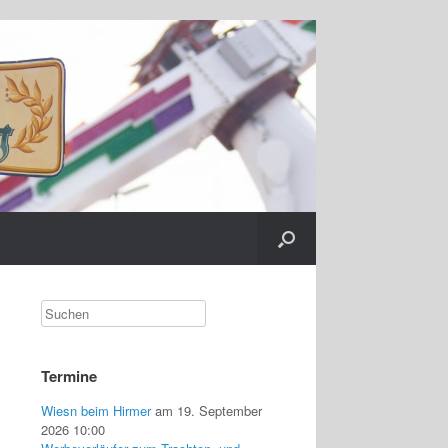
Termine
Wiesn beim Hirmer
am 19. September
2026 10:00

About this exercise
Pictures aside, retype the material exactly.

Written solution
Termine
Wiesn beim Hirmer
am 19. September
2026 10:00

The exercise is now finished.